J’étais piégé. Si je lui balançais cette histoire de préservatifs, elle saurait que j’avais fouillé chez elle. Comment allais-je m’y prendre maintenant ? Je me posais plein de questions. Est-ce qu’elle avait un seul autre homme dans sa vie ou couchait-elle à droite à gauche dès que l’occasion se présentait ? D’une certaine façon, la première option était la plus inquiétante pour moi, mais maintenant je voulais savoir.
Alors, convaincu qu’il s’agissait de la meilleure piste à creuser pour poursuivre mes investigations, j’ai allumé son ordinateur. Je n’ai pas été déçu.

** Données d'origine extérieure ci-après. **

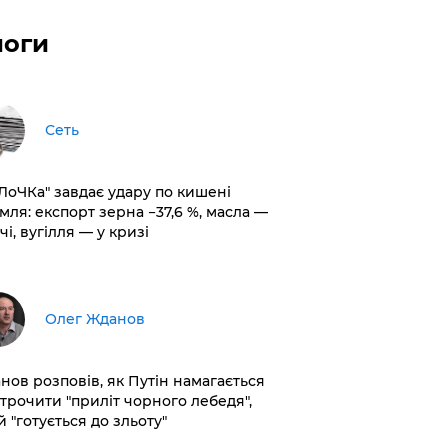
логи
Сеть
оЛоЧКа" завдає удару по кишені
мля: експорт зерна −37,6 %, масла —
чі, вугілля — у кризі
Олег Жданов
нов розповів, як Путін намагається
строчити "приліт чорного лебедя",
 "готується до зльоту"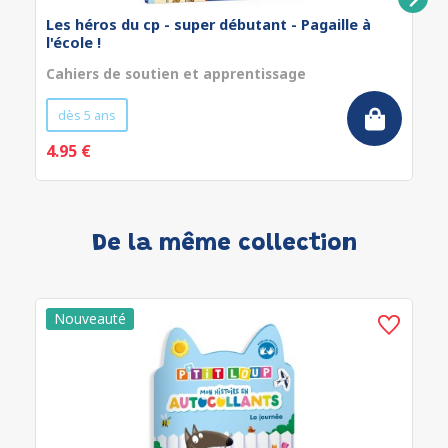
Les héros du cp - super débutant - Pagaille à
l'école !
Cahiers de soutien et apprentissage
dès 5 ans
4.95 €
De la même collection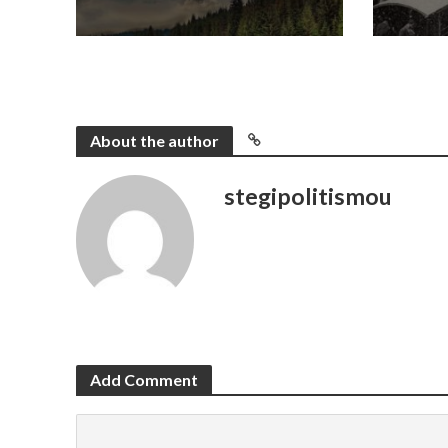
About the author
stegipolitismou
Add Comment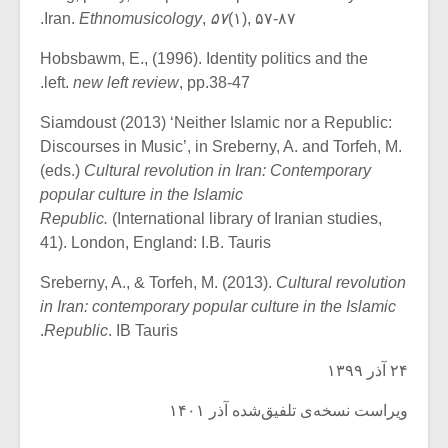
Iran.
Ethnomusicology
,
۵۷
(۱), ۵۷-۸۷.
Hobsbawm, E., (1996). Identity politics and the
left.
new left review
, pp.38-47.
Siamdoust (2013) ‘Neither Islamic nor a Republic:
Discourses in Music’, in Sreberny, A. and Torfeh, M.
(eds.)
Cultural revolution in Iran: Contemporary
popular culture in the Islamic
Republic.
(International library of Iranian studies,
41). London, England: I.B. Tauris
Sreberny, A., & Torfeh, M. (2013).
Cultural revolution
in Iran: contemporary popular culture in the Islamic
Republic
. IB Tauris.
۲۴ آذر ۱۳۹۹
ویراست نسخه‌ی تلفیق‌شده آذر ۱۴۰۱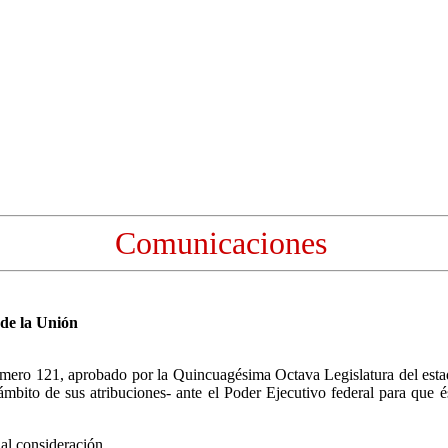
Comunicaciones
de la Unión
mero 121, aprobado por la Quincuagésima Octava Legislatura del estado 
bito de sus atribuciones- ante el Poder Ejecutivo federal para que és
ial consideración.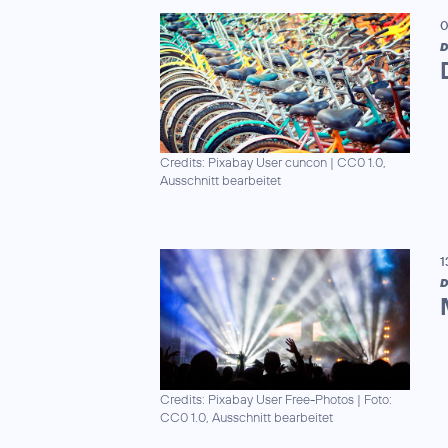
0
D
Credits: Pixabay User cuncon
|
CC0 1.0,
Ausschnitt bearbeitet
1
D
Credits: Pixabay User Free-Photos
|
Foto:
CC0 1.0, Ausschnitt bearbeitet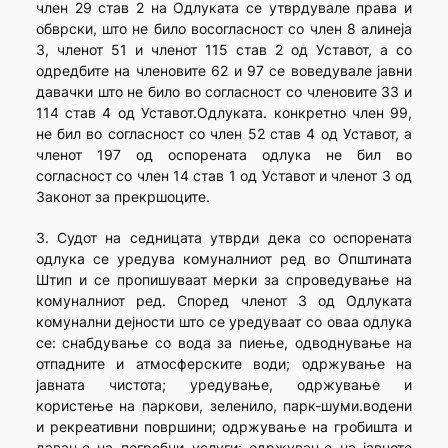
член 29 став 2 на Одлуката се утврдувале права и
обврски, што не било восогласност со член 8 алинеја
3, членот 51 и членот 115 став 2 од Уставот, а со
одредбите на членовите 62 и 97 се воведувале јавни
давачки што не било во согласност со членовите 33 и
114 став 4 од Уставот.Одлуката. конкретно член 99,
не бил во согласност со член 52 став 4 од Уставот, а
членот 197 од оспорената одлука не бил во
согласност со член 14 став 1 од Уставот и членот 3 од
Законот за прекршоците.
3. Судот на седницата утврди дека со оспорената
одлука се уредува комуналниот ред во Општината
Штип и се пропишуваат мерки за спроведување на
комуналниот ред. Според членот 3 од Одлуката
комунални дејности што се уредуваат со оваа одлука
се: снабдување со вода за пиење, одводнување на
отпадните и атмосферските води; одржување на
јавната чистота; уредување, одржување и
користење на паркови, зеленило, парк-шуми.водени
и рекреативни површини; одржување на гробишта и
давање на погребни услуги; одржување на јавното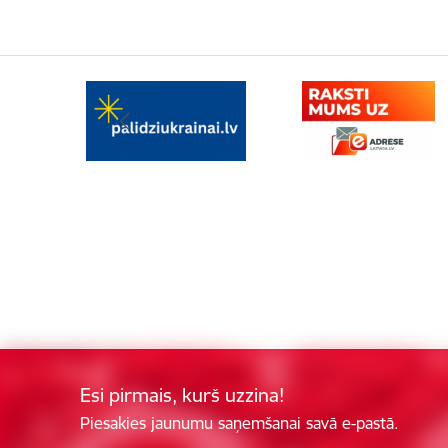
Esi pirmais, kurš uzzina!
Piesakies jaunumu saņemšanai savā e-pastā.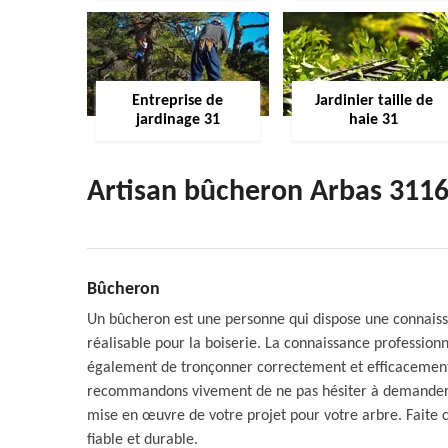
Entreprise de
Jardinier taille de
jardinage 31
haie 31
Artisan bûcheron Arbas 311
Bûcheron
Un bûcheron est une personne qui dispose une connaissan
réalisable pour la boiserie. La connaissance profession
également de tronçonner correctement et efficacement t
recommandons vivement de ne pas hésiter à demander u
mise en œuvre de votre projet pour votre arbre. Faite c
fiable et durable.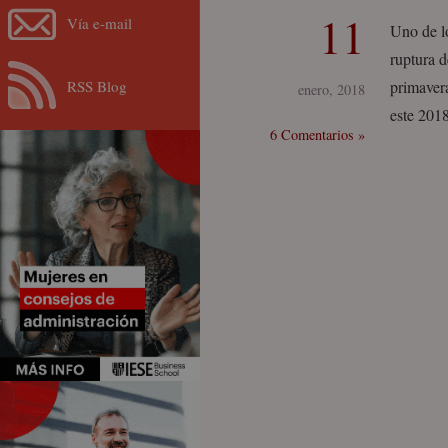
11
Vía e-mail
Uno de l
ruptura d
RSS Blog
primaver
enero, 2018
este 201
6 Comentarios »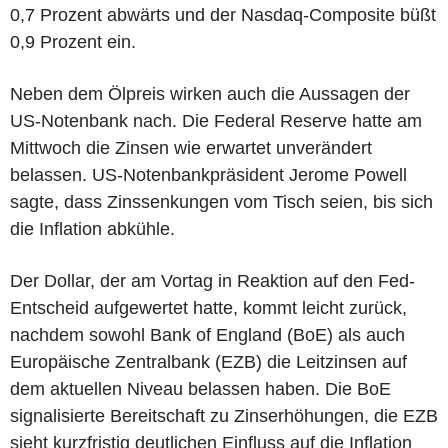
0,7 Prozent abwärts und der Nasdaq-Composite büßt
0,9 Prozent ein.
Neben dem Ölpreis wirken auch die Aussagen der
US-Notenbank nach. Die Federal Reserve hatte am
Mittwoch die Zinsen wie erwartet unverändert
belassen. US-Notenbankpräsident Jerome Powell
sagte, dass Zinssenkungen vom Tisch seien, bis sich
die Inflation abkühle.
Der Dollar, der am Vortag in Reaktion auf den Fed-
Entscheid aufgewertet hatte, kommt leicht zurück,
nachdem sowohl Bank of England (BoE) als auch
Europäische Zentralbank (EZB) die Leitzinsen auf
dem aktuellen Niveau belassen haben. Die BoE
signalisierte Bereitschaft zu Zinserhöhungen, die EZB
sieht kurzfristig deutlichen Einfluss auf die Inflation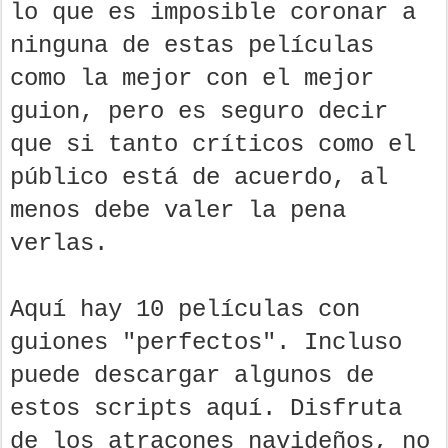
lo que es imposible coronar a
ninguna de estas películas
como la mejor con el mejor
guion, pero es seguro decir
que si tanto críticos como el
público está de acuerdo, al
menos debe valer la pena
verlas.
Aquí hay 10 películas con
guiones "perfectos". Incluso
puede descargar algunos de
estos scripts aquí. Disfruta
de los atracones navideños, no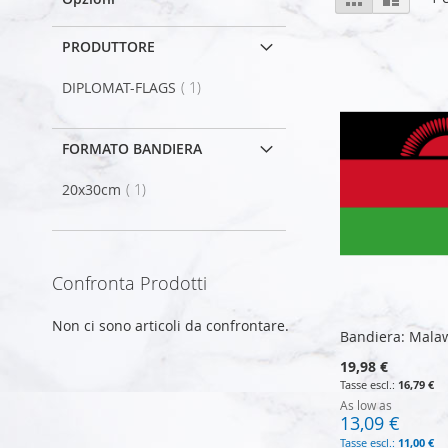
come
PRODUTTORE
elemento
DIPLOMAT-FLAGS
1
FORMATO BANDIERA
elemento
20x30cm
1
Confronta Prodotti
Non ci sono articoli da confrontare.
Bandiera: Mala
19,98 €
16,79 €
As low as
13,09 €
11,00 €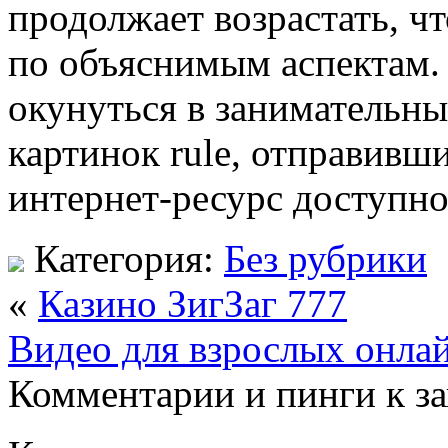
продолжает возрастать, 
по объяснимым аспектам.
окунуться в занимательны
картинок rule, отправивш
интернет-ресурс доступно
Категория:
Без рубрики
«
Казино ЗигЗаг 777
Видео для взрослых онла
Комментарии и пинги к з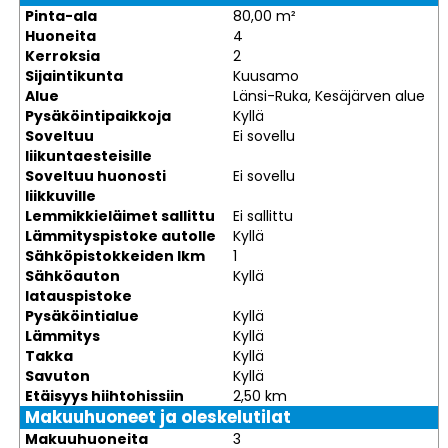
Pinta-ala
80,00 m²
Huoneita
4
Kerroksia
2
Sijaintikunta
Kuusamo
Alue
Länsi-Ruka, Kesäjärven alue
Pysäköintipaikkoja
Kyllä
Soveltuu
Ei sovellu
liikuntaesteisille
Soveltuu huonosti
Ei sovellu
liikkuville
Lemmikkieläimet sallittu
Ei sallittu
Lämmityspistoke autolle
Kyllä
Sähköpistokkeiden lkm
1
Sähköauton
Kyllä
latauspistoke
Pysäköintialue
Kyllä
Lämmitys
Kyllä
Takka
Kyllä
Savuton
Kyllä
Etäisyys hiihtohissiin
2,50 km
Makuuhuoneet ja oleskelutilat
Makuuhuoneita
3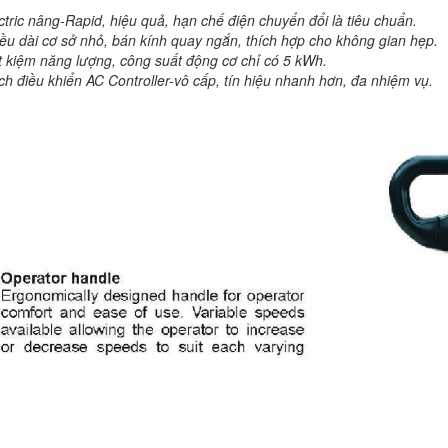
ctric nâng-Rapid, hiệu quả, hạn chế điện chuyển đổi là tiêu chuẩn.
iều dài cơ sở nhỏ, bán kính quay ngắn, thích hợp cho không gian hẹp.
ết kiệm năng lượng, công suất động cơ chỉ có 5 kWh.
ch điều khiển AC Controller-vô cấp, tín hiệu nhanh hơn, đa nhiệm vụ.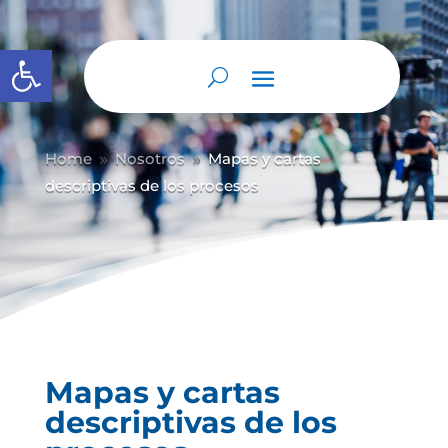
Abrir barra de herramientas
Home
Nosotros
Mapas y cartas
9
9
descriptivas de los procesos
Mapas y cartas
descriptivas de los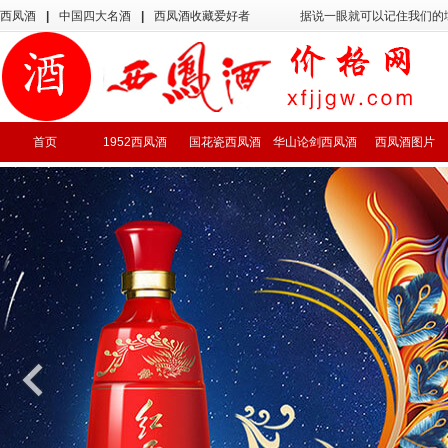
西凤酒
|
中国四大名酒
|
西凤酒收藏爱好者
据说一眼就可以记住我们的
首页
1952西凤酒
国花瓷西凤酒
华山论剑西凤酒
西凤酒图片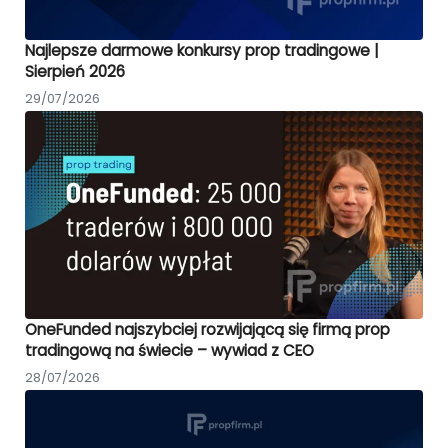
Najlepsze darmowe konkursy prop tradingowe |
Sierpień 2026
29/07/2026
OneFunded najszybciej rozwijającą się firmą prop
tradingową na świecie – wywiad z CEO
28/07/2026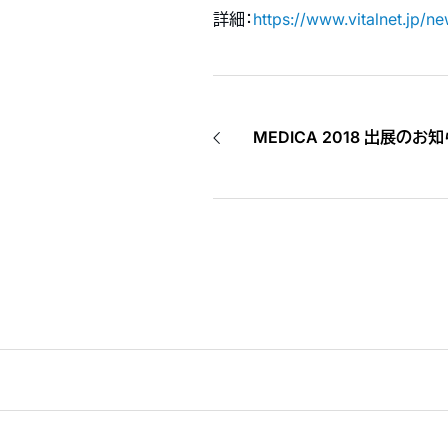
詳細：
https://www.vitalnet.jp/n
MEDICA 2018 出展のお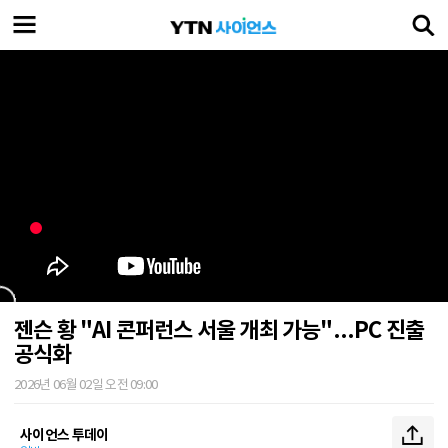
젠슨 황 "AI 콘퍼런스 서울 개최 가능"...PC 진출
공식화
2026년 06월 02일 오전 09:00
사이언스 투데이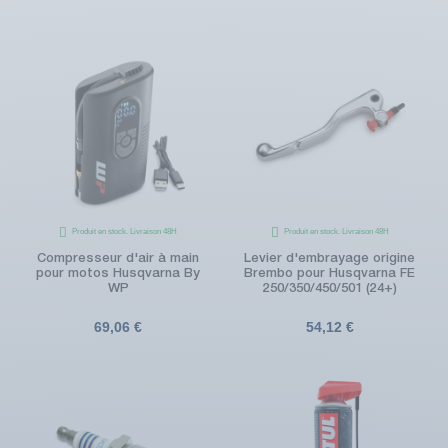
Produit en stock. Livraison 48H
Produit en stock. Livraison 48H
Compresseur d'air à main
Levier d'embrayage origine
pour motos Husqvarna By
Brembo pour Husqvarna FE
WP
250/350/450/501 (24+)
69,06 €
54,12 €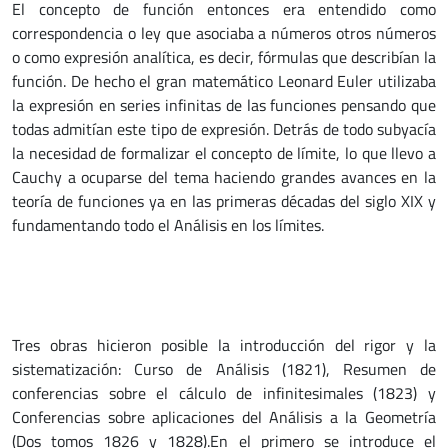
El concepto de función entonces era entendido como
correspondencia o ley que asociaba a números otros números
o como expresión analítica, es decir, fórmulas que describían la
función. De hecho el gran matemático Leonard Euler utilizaba
la expresión en series infinitas de las funciones pensando que
todas admitían este tipo de expresión. Detrás de todo subyacía
la necesidad de formalizar el concepto de límite, lo que llevo a
Cauchy a ocuparse del tema haciendo grandes avances en la
teoría de funciones ya en las primeras décadas del siglo XIX y
fundamentando todo el Análisis en los límites.
Tres obras hicieron posible la introducción del rigor y la
sistematización: Curso de Análisis (1821), Resumen de
conferencias sobre el cálculo de infinitesimales (1823) y
Conferencias sobre aplicaciones del Análisis a la Geometría
(Dos tomos 1826 y 1828).En el primero se introduce el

Ne pouvant pas accéder à sa messagerie, j’ai décidé d’ouvrir tout de suite son dossier « Videos ». Connaissant les goûts de la demoiselle pour un certain genre de cinéma, je me disais qu’avec un peu de chance je pourrais peut-être y trouver d’autres films que les nôtres. Et bingo ! Des vidéos pornos, elle en avait un bon paquet. Ça ne m’a pas étonné plus que ça, mais tout de même, c’était impressionnant. En fait, elle était carrément accro et très bien organisée.
Je ne les ai pas comptés, mais il y avait une bonne trentaine de dossiers, tous aux noms évocateurs et classés par ordre alphabétique. BBC, BDSM, CUCKS, DP, DOGGING, GANGBANG, GLORY HOLES, et j’en passe. L’un des dossiers était à mon nom. Je l’ai ouvert et j’ai constaté qu’il contenait effectivement les vidéos qu’elle me copiait régulièrement après nos exploits. J’ai alors remarqué un autre dossier, beaucoup plus intéressant et sobrement nommé OTHER VIDS. Il contenait trois films. Préférant éviter de laisser trop de traces sur son ordinateur, je ne les ai pas visionnés aussitôt et les ai copiés sur une clé USB.